This follow-up to Finley's The Darkest Time of Night continues the alien abduction story of William Chance and his grandmother Lynn Roseworth. It's been 15 years since Lynn brought young William home to safety, but the alien enemy is still out there, and the emotional scars and family rifts have not healed. When the true nature of the power William and others who have been taken reveals itself, the adventure begins.

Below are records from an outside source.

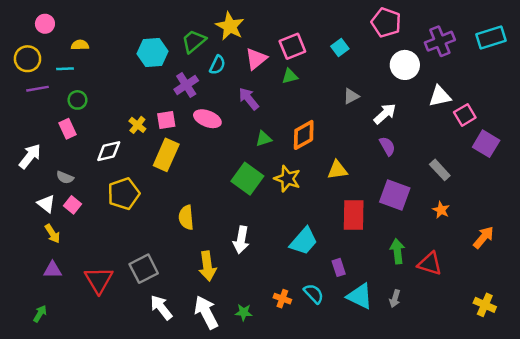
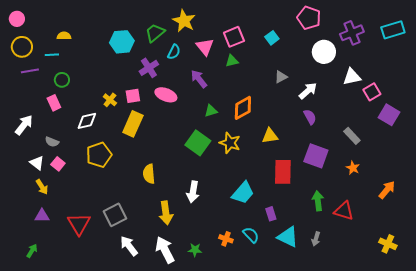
pink circle: (45, 24) -> (17, 19), moved
pink triangle: (256, 59) -> (205, 47), turned -30

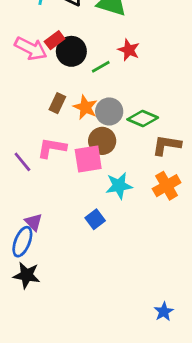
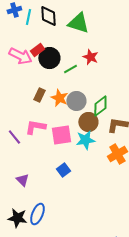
green diamond: (143, 118) -> (100, 106), turned -60
brown circle: (102, 141) -> (88, 122), moved
cyan star: (119, 186) -> (85, 140), moved
blue square: (95, 219) -> (63, 170), moved
blue ellipse: (22, 242) -> (37, 214), moved

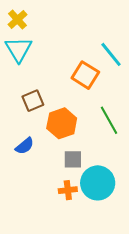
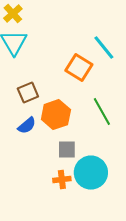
blue semicircle: (25, 146) -> (27, 126), moved

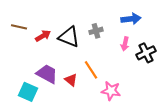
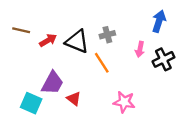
blue arrow: (131, 19) -> (159, 21), moved, turned -66
orange line: (91, 70) -> (102, 63), moved
purple trapezoid: (47, 74) -> (52, 83), turned 90
red triangle: (71, 80) -> (74, 99), moved

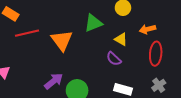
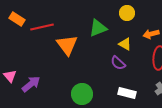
red line: (27, 33) -> (42, 27), moved
purple arrow: (54, 81) -> (31, 84), moved

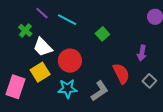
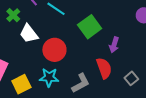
green square: (102, 34) -> (90, 27), size x1.6
purple arrow: (142, 53) -> (114, 45), moved
yellow square: (40, 72) -> (21, 84), moved

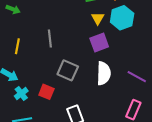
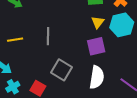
yellow line: (17, 46) -> (15, 40), turned 63

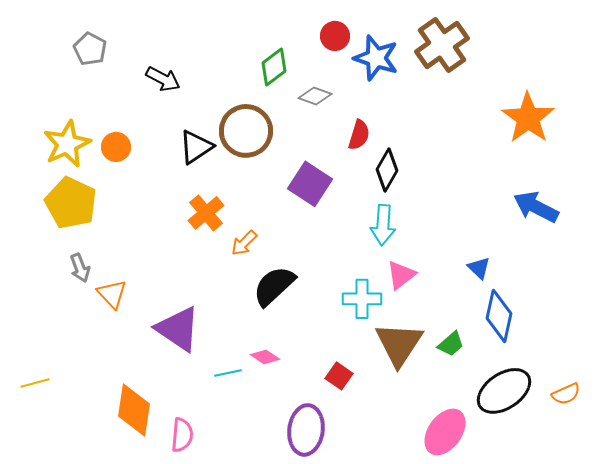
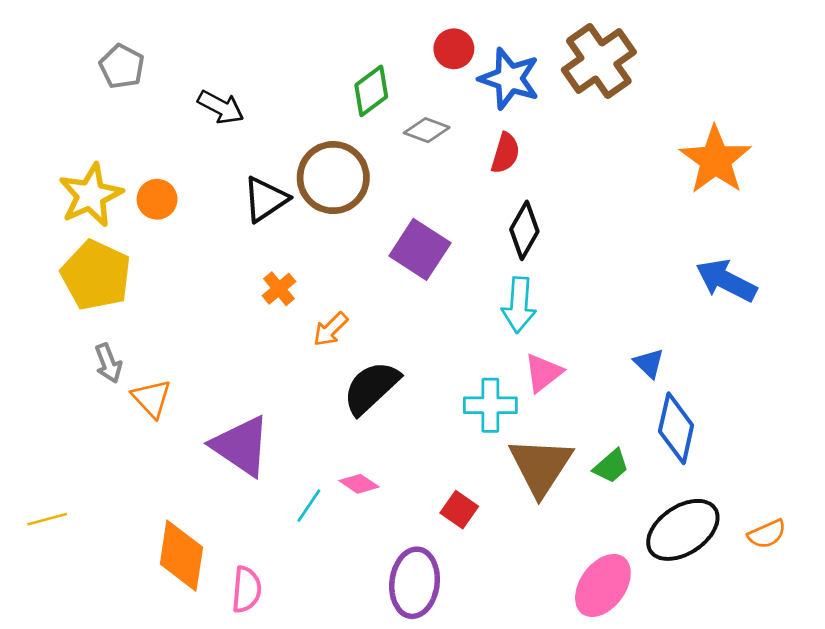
red semicircle: (359, 135) -> (505, 153), moved
orange cross: (206, 213) -> (279, 289), size x0.7
cyan line: (228, 373) -> (309, 506), turned -44

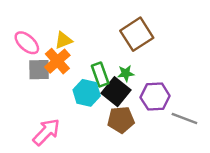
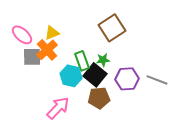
gray line: (184, 119) -> (157, 80), moved
pink arrow: (46, 132) -> (58, 108), moved

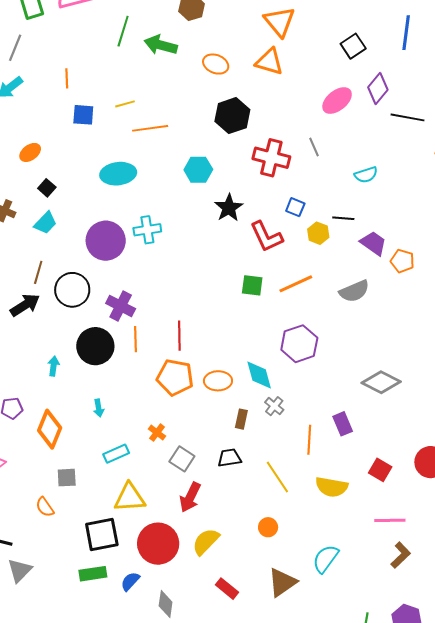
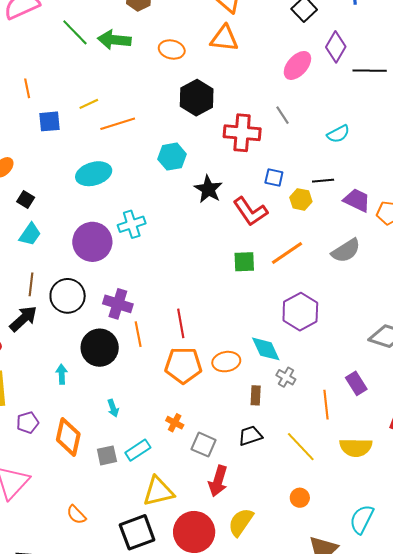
green line: (123, 31) -> (75, 32), turned -52
gray square: (67, 478) -> (107, 455), moved

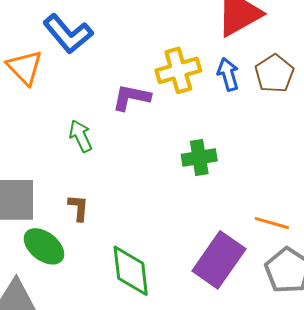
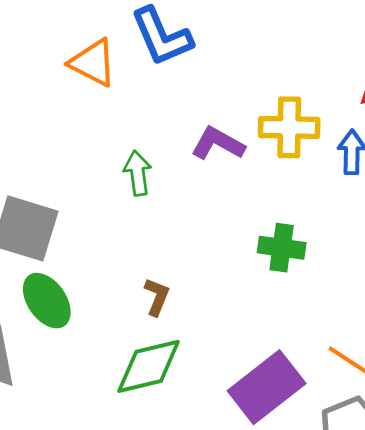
orange triangle: (25, 67) -> (93, 63), turned -36
brown L-shape: (78, 208) -> (157, 297), moved
green diamond: (131, 271) -> (149, 366), turned 66

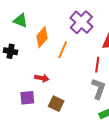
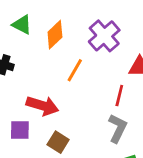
orange diamond: (42, 37) -> (55, 35), moved
red arrow: (42, 78) -> (42, 106), size x1.6

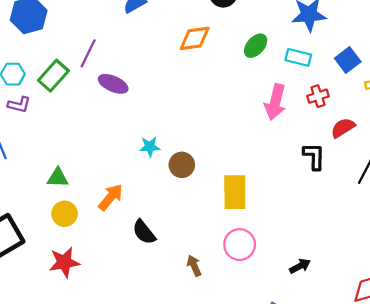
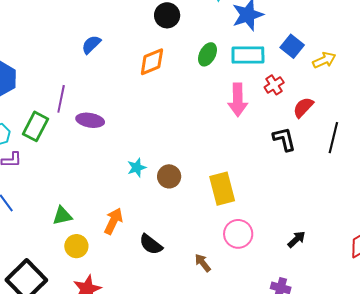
cyan rectangle: (298, 57) -> (248, 55), size x1.4

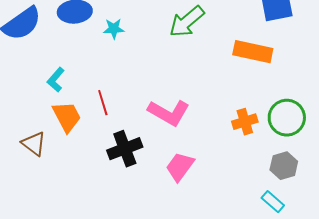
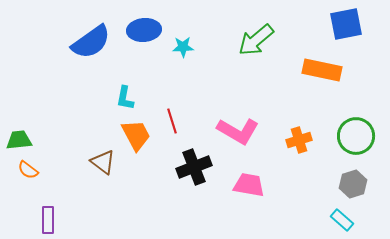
cyan L-shape: (56, 80) -> (125, 98), turned -30
orange cross: (245, 122) -> (299, 140), moved
pink trapezoid: (180, 167) -> (249, 185), turned 64

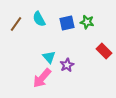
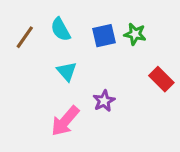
cyan triangle: (49, 57) -> (67, 71), moved

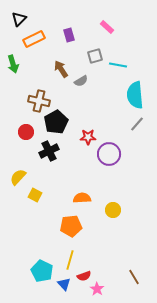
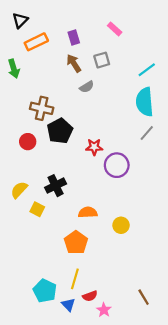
cyan line: (118, 65) -> (147, 70), moved, turned -48
brown arrow: (61, 69) -> (74, 63), moved
black cross: (49, 151) -> (56, 186), moved
orange pentagon: (71, 226) -> (76, 242), turned -30

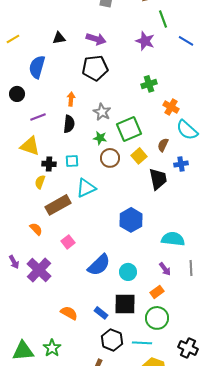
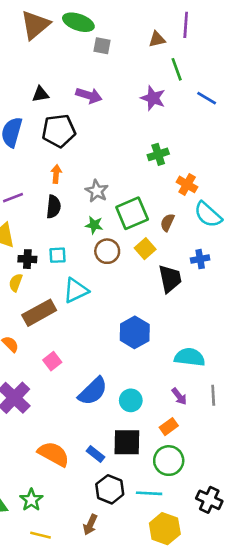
black pentagon: (95, 68) -> (59, 131), moved
brown semicircle: (163, 145) -> (167, 222), moved
orange semicircle: (69, 313) -> (54, 454), size x1.4

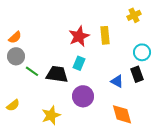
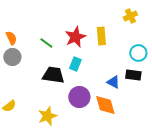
orange semicircle: (15, 37) -> (11, 38), turned -72
green line: (32, 71) -> (46, 43), moved
black rectangle: (137, 74) -> (133, 75), turned -63
orange diamond: (122, 114) -> (105, 105), moved

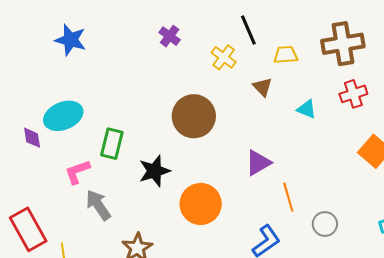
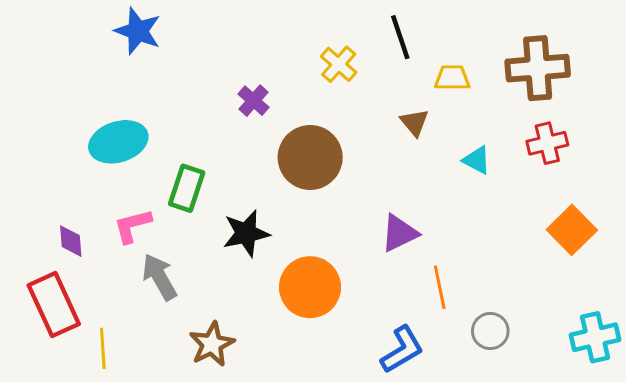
purple cross: (170, 36) -> (254, 101), moved
yellow cross: (224, 57) -> (339, 64), moved
purple diamond: (32, 138) -> (71, 241), moved

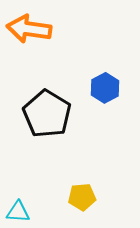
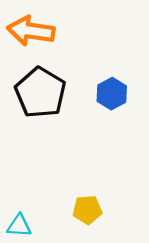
black pentagon: (47, 114) -> (40, 93), moved

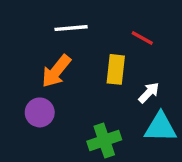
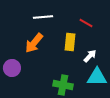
purple circle: (40, 112) -> (12, 68), moved
green cross: (104, 141) -> (63, 85), turned 30

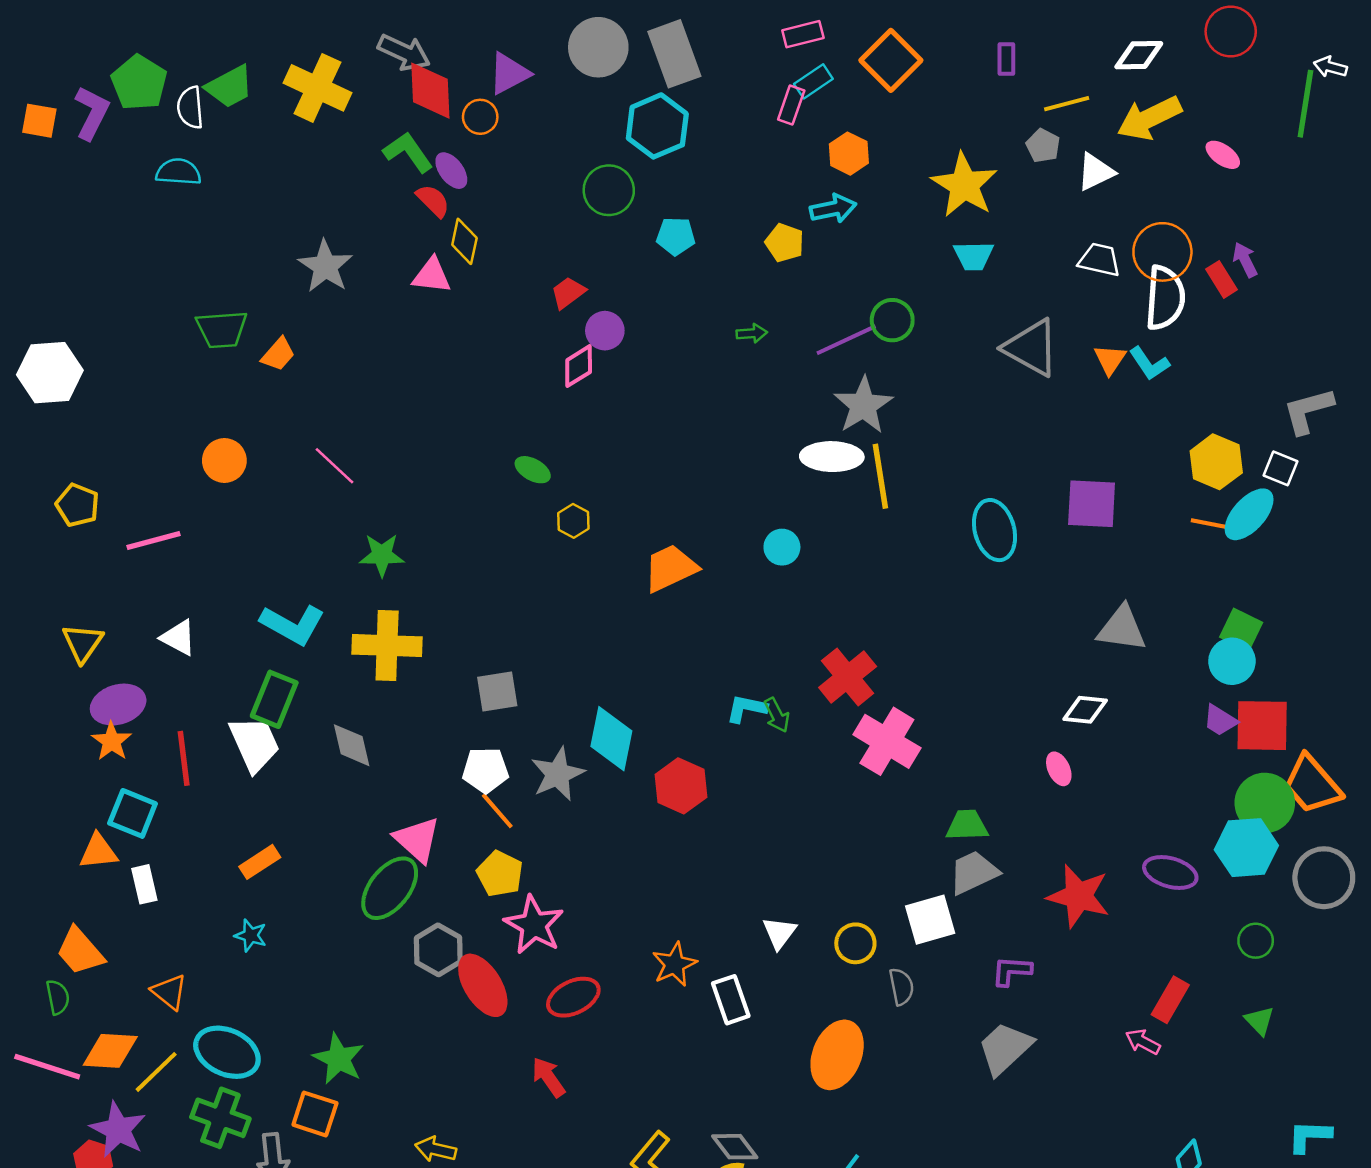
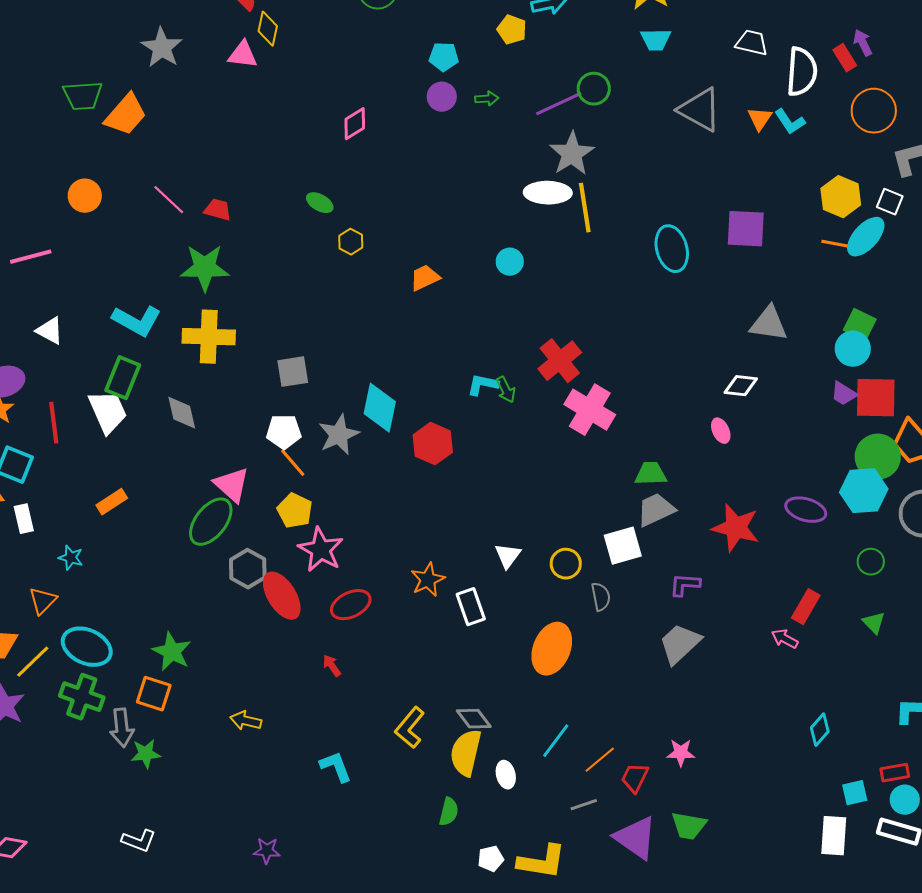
cyan pentagon: (676, 236) -> (444, 57), moved
orange circle: (1162, 252) -> (874, 111), moved
red trapezoid: (568, 293) -> (218, 210), moved, turned 52
purple circle: (605, 331) -> (442, 97), moved
orange trapezoid: (278, 354) -> (126, 115), size x1.6
green star: (382, 555) -> (205, 268), size x1.4
orange trapezoid: (670, 568) -> (425, 278), size x0.7
cyan star: (251, 935) -> (71, 558), moved
orange triangle: (169, 992) -> (43, 601), turned 36
red arrow: (548, 1077) -> (332, 666), size x0.7

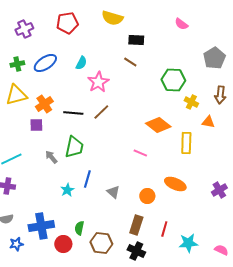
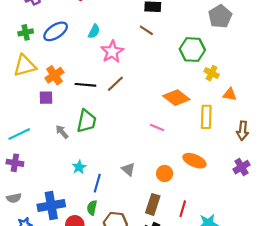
gray pentagon: (214, 58) -> (220, 16), moved
brown arrow: (220, 95) -> (243, 131), moved
blue line: (87, 179) -> (97, 183), moved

Clunky exposition rehashes family drama, but when the true nature of the power William and others who have been taken reveals itself, the nail-biting adventure begins, resulting in an exciting race to save endangered innocents full of hairpin turns. Some key characters from the first novel, especially William’s extended family, are underdeveloped here, but William and his fellow abductees are captivating, responding to supernatural events with fully realized emotions and motivations ... Fans of Justin Cronin’s The Passage, TV’s Stranger Things, and all versions of Stephen King’s IT will want to sit under summertime stars to binge this quick read. Any teen or adult fan of sf thrillers will enjoy this story, although they may want to read the first installment before jumping in.
... falls short of the high standard set by its predecessor ... William and Lily’s flight for safety and his family’s parallel search for him aren’t particularly exciting, and Lynn, the first book’s most distinctive character, plays a small role. The limp storytelling doesn’t bode well for future series entries.